As an example, spoons had been used for hundreds of years before being used as part of cutlery collections, carved from a variety of objects (including wood and ivory). Knives derived their origins from hunting, gradually transforming from brutish hunting tools into the slim, elegant utensils we use today.
Developments in recognising manners and etiquette in the 15th and 16th centuries spearheaded social change, causing the aristocracy to begin using utensils during meals. This was the beginning of using cutlery during meals as we know it today. It was with mass production of cutlery in England in the 17th century that allowed this social understanding to spread to the common folk. The industrial age meant that cutlery was truly mass-produced, and so utensils found a place in every home in Britain. Stainless-steel was the next big innovation, supplanting iron and silver as the dominant metals used in cutlery. Eventually, with our cutlery tools perfected, advancements began to be made in terms of aesthetics and alternate materials.
Modern Cutlery Marvels
We at JM Style are pleased at the opportunity to stock these beautiful examples of cutlery. Wooden spoons and chipped blades have been replaced by elegant cutlery that is as functional as it is beautiful. The Sola range of cutlery stocked at JM Style reflects the illustrious origins of cutlery — as five generations of family cutlery production should — and additionally offers some modern twists. Since Sola Switzerland AG started producing cutlery in 1866, the Swiss cutlery creators have developed cutlery for a myriad of different tastes, occasions, and uses.

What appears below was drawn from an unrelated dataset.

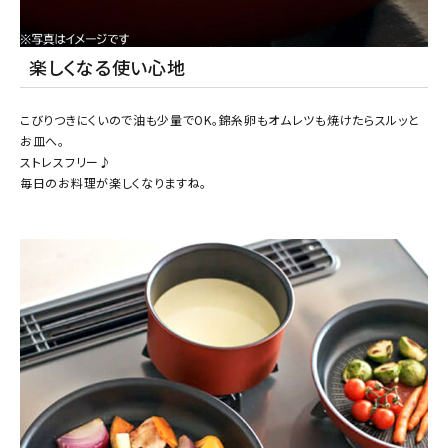
楽しくなる使い心地
こびりつきにくいので油も少量でOK。錦糸卵もオムレツも焼けたらスルッと
お皿へ。
ストレスフリー♪
毎日のお料理が楽しくなりますね。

Traditional design is undeniably important, with the beautiful simplicity of shaped stainless-steel enamouring dinner guests, but it’s also important to recognise that cutlery has the potential to be visually and tactilely interesting. For example, the characteristic sheen of stainless steel has been substituted by Sola with artful matte black with the use of PVD (physical vapour deposition) coating, and sleek handles were replaced with a huge assortment of complex patterns. It makes cutlery that little bit more interesting. Next time you pick up a knife and fork, take just a moment to consider its interesting origins before digging into your wonderful meal.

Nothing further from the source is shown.